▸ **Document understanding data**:
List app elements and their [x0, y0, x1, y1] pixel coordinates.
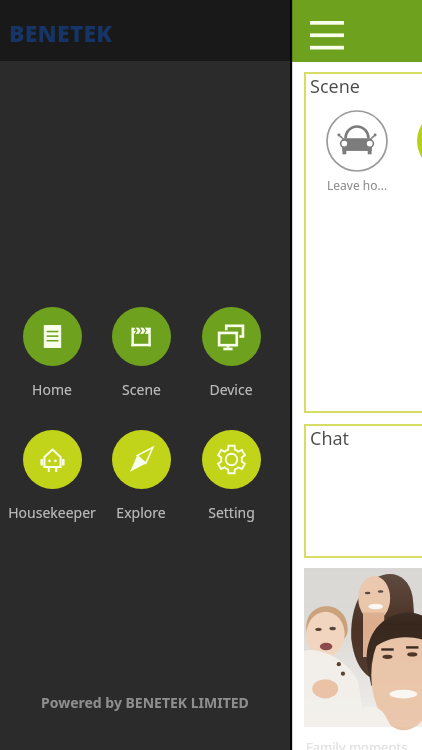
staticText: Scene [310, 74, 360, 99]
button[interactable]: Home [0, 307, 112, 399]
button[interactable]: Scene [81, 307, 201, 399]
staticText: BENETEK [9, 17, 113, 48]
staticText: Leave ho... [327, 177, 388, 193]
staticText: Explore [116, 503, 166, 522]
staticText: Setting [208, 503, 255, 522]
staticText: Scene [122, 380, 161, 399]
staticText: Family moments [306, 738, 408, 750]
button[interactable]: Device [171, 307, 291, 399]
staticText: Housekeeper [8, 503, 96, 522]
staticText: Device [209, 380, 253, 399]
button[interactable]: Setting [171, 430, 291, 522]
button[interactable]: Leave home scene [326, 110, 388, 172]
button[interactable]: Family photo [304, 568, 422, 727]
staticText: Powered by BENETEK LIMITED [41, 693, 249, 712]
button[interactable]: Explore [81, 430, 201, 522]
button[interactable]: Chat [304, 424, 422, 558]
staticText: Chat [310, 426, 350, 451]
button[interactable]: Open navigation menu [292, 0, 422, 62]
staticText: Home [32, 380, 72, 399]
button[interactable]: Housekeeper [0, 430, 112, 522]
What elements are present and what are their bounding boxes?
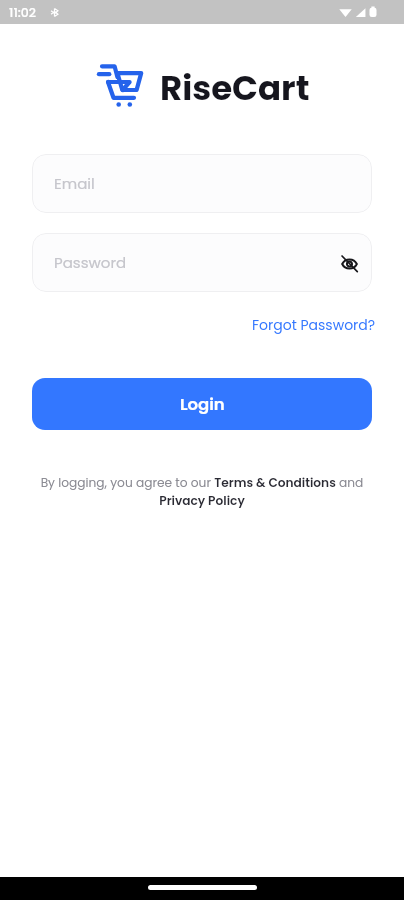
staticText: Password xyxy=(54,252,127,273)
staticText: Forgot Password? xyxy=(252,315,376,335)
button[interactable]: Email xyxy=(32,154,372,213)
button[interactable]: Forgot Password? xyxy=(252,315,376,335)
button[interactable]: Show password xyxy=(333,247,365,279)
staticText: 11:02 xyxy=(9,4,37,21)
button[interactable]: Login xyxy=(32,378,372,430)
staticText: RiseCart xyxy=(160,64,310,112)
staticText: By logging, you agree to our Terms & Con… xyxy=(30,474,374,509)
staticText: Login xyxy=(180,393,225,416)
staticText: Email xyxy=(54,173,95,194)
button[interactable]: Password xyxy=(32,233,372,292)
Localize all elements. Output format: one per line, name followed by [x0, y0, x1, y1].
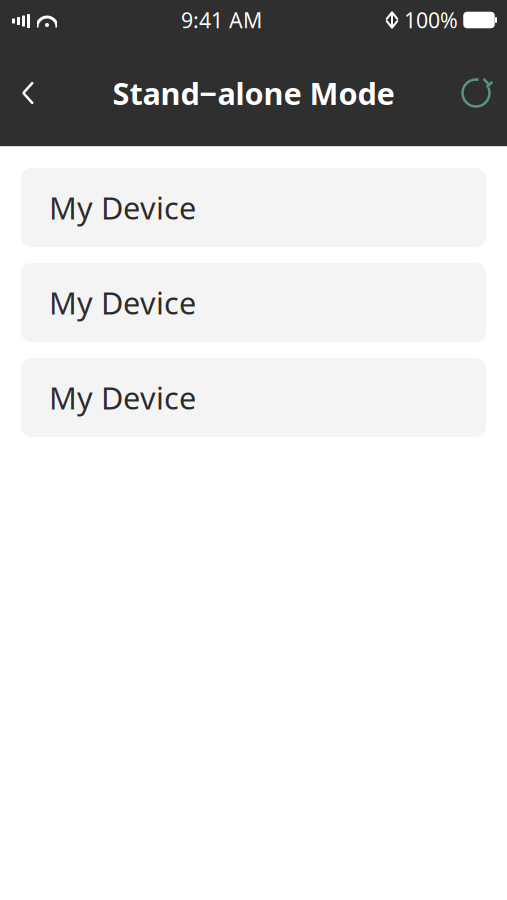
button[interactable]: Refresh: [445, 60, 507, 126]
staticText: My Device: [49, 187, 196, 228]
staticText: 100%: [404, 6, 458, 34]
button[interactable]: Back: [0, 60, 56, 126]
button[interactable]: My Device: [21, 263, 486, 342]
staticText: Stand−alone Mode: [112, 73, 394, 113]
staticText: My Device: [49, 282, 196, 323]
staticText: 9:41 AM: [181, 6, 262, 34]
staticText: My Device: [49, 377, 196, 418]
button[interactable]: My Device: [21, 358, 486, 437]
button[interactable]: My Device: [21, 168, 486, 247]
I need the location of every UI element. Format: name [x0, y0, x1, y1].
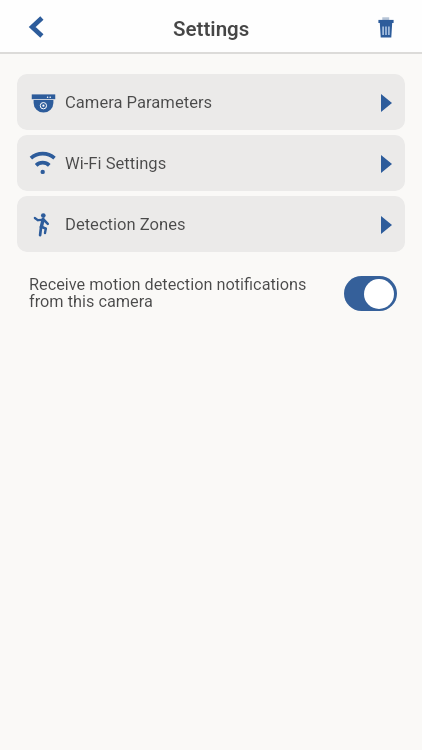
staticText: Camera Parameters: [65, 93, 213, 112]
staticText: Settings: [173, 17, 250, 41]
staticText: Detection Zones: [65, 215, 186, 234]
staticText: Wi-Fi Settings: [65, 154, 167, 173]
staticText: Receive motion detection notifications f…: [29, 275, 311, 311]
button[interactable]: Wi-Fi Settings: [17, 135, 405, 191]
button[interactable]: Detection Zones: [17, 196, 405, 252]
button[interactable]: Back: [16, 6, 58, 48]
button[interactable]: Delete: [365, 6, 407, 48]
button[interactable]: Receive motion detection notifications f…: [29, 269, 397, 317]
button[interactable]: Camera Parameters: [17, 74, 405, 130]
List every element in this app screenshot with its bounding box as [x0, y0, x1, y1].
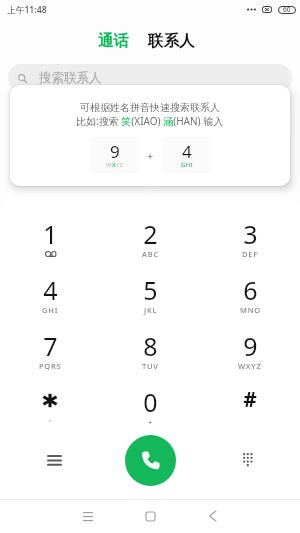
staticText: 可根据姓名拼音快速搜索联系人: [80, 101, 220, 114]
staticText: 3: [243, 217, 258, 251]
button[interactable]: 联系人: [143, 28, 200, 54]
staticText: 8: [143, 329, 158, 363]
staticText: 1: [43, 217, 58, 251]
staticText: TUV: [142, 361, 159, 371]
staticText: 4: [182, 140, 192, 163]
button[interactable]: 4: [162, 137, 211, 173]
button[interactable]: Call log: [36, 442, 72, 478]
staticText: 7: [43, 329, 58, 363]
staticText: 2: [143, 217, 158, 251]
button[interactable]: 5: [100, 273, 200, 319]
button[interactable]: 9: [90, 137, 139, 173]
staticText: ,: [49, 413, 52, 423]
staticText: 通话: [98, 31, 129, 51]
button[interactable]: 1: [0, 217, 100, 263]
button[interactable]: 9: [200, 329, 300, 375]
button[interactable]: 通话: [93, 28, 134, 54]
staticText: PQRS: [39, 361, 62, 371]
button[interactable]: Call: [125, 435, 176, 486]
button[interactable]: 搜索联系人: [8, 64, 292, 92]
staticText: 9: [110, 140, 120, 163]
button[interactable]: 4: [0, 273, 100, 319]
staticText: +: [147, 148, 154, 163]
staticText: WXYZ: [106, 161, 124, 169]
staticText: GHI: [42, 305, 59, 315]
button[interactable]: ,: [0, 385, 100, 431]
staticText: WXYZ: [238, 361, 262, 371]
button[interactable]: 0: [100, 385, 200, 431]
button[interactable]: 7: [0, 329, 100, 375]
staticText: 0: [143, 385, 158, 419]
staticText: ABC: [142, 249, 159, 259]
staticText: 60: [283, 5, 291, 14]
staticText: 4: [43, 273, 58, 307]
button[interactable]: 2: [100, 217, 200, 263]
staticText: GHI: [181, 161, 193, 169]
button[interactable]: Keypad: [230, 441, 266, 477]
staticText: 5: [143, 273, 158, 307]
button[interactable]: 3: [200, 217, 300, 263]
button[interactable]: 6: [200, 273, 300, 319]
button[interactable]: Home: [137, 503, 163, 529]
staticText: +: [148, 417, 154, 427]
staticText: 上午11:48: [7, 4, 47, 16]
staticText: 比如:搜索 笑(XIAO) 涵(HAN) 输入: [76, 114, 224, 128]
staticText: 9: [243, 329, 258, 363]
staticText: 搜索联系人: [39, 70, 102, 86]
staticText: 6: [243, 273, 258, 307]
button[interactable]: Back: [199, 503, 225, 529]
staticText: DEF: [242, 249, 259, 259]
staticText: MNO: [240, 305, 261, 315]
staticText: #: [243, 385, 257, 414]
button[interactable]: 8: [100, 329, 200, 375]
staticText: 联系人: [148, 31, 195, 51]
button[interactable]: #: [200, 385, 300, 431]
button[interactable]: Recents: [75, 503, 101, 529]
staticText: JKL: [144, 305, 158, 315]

▸ **What is expected**: Wherever a picture appears in the data, please drop it and retype the rest exactly.

▸ **Written response**:
List app elements and their [x0, y0, x1, y1] pixel coordinates.
staticText: Scene [310, 74, 360, 99]
button[interactable]: Home [0, 307, 112, 399]
button[interactable]: Scene [81, 307, 201, 399]
staticText: BENETEK [9, 17, 113, 48]
staticText: Leave ho... [327, 177, 388, 193]
staticText: Explore [116, 503, 166, 522]
staticText: Setting [208, 503, 255, 522]
staticText: Scene [122, 380, 161, 399]
staticText: Family moments [306, 738, 408, 750]
button[interactable]: Device [171, 307, 291, 399]
staticText: Housekeeper [8, 503, 96, 522]
staticText: Device [209, 380, 253, 399]
button[interactable]: Setting [171, 430, 291, 522]
button[interactable]: Leave home scene [326, 110, 388, 172]
button[interactable]: Family photo [304, 568, 422, 727]
staticText: Powered by BENETEK LIMITED [41, 693, 249, 712]
button[interactable]: Explore [81, 430, 201, 522]
button[interactable]: Chat [304, 424, 422, 558]
staticText: Chat [310, 426, 350, 451]
button[interactable]: Open navigation menu [292, 0, 422, 62]
staticText: Home [32, 380, 72, 399]
button[interactable]: Housekeeper [0, 430, 112, 522]
What elements are present and what are their bounding boxes?
staticText: Password xyxy=(54,252,127,273)
staticText: Forgot Password? xyxy=(252,315,376,335)
button[interactable]: Email xyxy=(32,154,372,213)
button[interactable]: Forgot Password? xyxy=(252,315,376,335)
button[interactable]: Show password xyxy=(333,247,365,279)
staticText: 11:02 xyxy=(9,4,37,21)
button[interactable]: Login xyxy=(32,378,372,430)
staticText: RiseCart xyxy=(160,64,310,112)
staticText: By logging, you agree to our Terms & Con… xyxy=(30,474,374,509)
staticText: Login xyxy=(180,393,225,416)
staticText: Email xyxy=(54,173,95,194)
button[interactable]: Password xyxy=(32,233,372,292)
Localize all elements. Output format: one per line, name followed by [x0, y0, x1, y1].
button[interactable]: Refresh: [445, 60, 507, 126]
staticText: My Device: [49, 187, 196, 228]
staticText: 100%: [404, 6, 458, 34]
button[interactable]: Back: [0, 60, 56, 126]
button[interactable]: My Device: [21, 263, 486, 342]
staticText: Stand−alone Mode: [112, 73, 394, 113]
staticText: My Device: [49, 282, 196, 323]
staticText: 9:41 AM: [181, 6, 262, 34]
staticText: My Device: [49, 377, 196, 418]
button[interactable]: My Device: [21, 358, 486, 437]
button[interactable]: My Device: [21, 168, 486, 247]
I need the location of every UI element. Format: name [x0, y0, x1, y1].
staticText: Camera Parameters: [65, 93, 213, 112]
staticText: Settings: [173, 17, 250, 41]
staticText: Detection Zones: [65, 215, 186, 234]
staticText: Wi-Fi Settings: [65, 154, 167, 173]
staticText: Receive motion detection notifications f…: [29, 275, 311, 311]
button[interactable]: Wi-Fi Settings: [17, 135, 405, 191]
button[interactable]: Detection Zones: [17, 196, 405, 252]
button[interactable]: Back: [16, 6, 58, 48]
button[interactable]: Delete: [365, 6, 407, 48]
button[interactable]: Receive motion detection notifications f…: [29, 269, 397, 317]
button[interactable]: Camera Parameters: [17, 74, 405, 130]
List every element in this app screenshot with its bounding box as [x0, y0, x1, y1].
staticText: 可根据姓名拼音快速搜索联系人: [80, 101, 220, 114]
staticText: 3: [243, 217, 258, 251]
button[interactable]: 联系人: [143, 28, 200, 54]
staticText: 8: [143, 329, 158, 363]
staticText: 1: [43, 217, 58, 251]
staticText: TUV: [142, 361, 159, 371]
staticText: 4: [182, 140, 192, 163]
button[interactable]: 4: [162, 137, 211, 173]
button[interactable]: Call log: [36, 442, 72, 478]
staticText: 7: [43, 329, 58, 363]
staticText: 2: [143, 217, 158, 251]
button[interactable]: 5: [100, 273, 200, 319]
button[interactable]: 9: [90, 137, 139, 173]
staticText: ,: [49, 413, 52, 423]
staticText: 通话: [98, 31, 129, 51]
button[interactable]: 1: [0, 217, 100, 263]
button[interactable]: 9: [200, 329, 300, 375]
button[interactable]: 通话: [93, 28, 134, 54]
staticText: PQRS: [39, 361, 62, 371]
button[interactable]: Call: [125, 435, 176, 486]
button[interactable]: 搜索联系人: [8, 64, 292, 92]
staticText: 9: [110, 140, 120, 163]
button[interactable]: 4: [0, 273, 100, 319]
staticText: +: [147, 148, 154, 163]
staticText: WXYZ: [106, 161, 124, 169]
staticText: GHI: [42, 305, 59, 315]
button[interactable]: ,: [0, 385, 100, 431]
staticText: WXYZ: [238, 361, 262, 371]
button[interactable]: 0: [100, 385, 200, 431]
button[interactable]: 7: [0, 329, 100, 375]
staticText: 0: [143, 385, 158, 419]
staticText: ABC: [142, 249, 159, 259]
staticText: 60: [283, 5, 291, 14]
staticText: 4: [43, 273, 58, 307]
button[interactable]: 2: [100, 217, 200, 263]
staticText: GHI: [181, 161, 193, 169]
button[interactable]: Keypad: [230, 441, 266, 477]
staticText: 5: [143, 273, 158, 307]
button[interactable]: 3: [200, 217, 300, 263]
button[interactable]: 6: [200, 273, 300, 319]
button[interactable]: Home: [137, 503, 163, 529]
staticText: +: [148, 417, 154, 427]
staticText: 上午11:48: [7, 4, 47, 16]
staticText: 比如:搜索 笑(XIAO) 涵(HAN) 输入: [76, 114, 224, 128]
staticText: 9: [243, 329, 258, 363]
staticText: 搜索联系人: [39, 70, 102, 86]
staticText: 6: [243, 273, 258, 307]
button[interactable]: Back: [199, 503, 225, 529]
staticText: DEF: [242, 249, 259, 259]
staticText: MNO: [240, 305, 261, 315]
staticText: #: [243, 385, 257, 414]
button[interactable]: 8: [100, 329, 200, 375]
staticText: 联系人: [148, 31, 195, 51]
button[interactable]: #: [200, 385, 300, 431]
button[interactable]: Recents: [75, 503, 101, 529]
staticText: JKL: [144, 305, 158, 315]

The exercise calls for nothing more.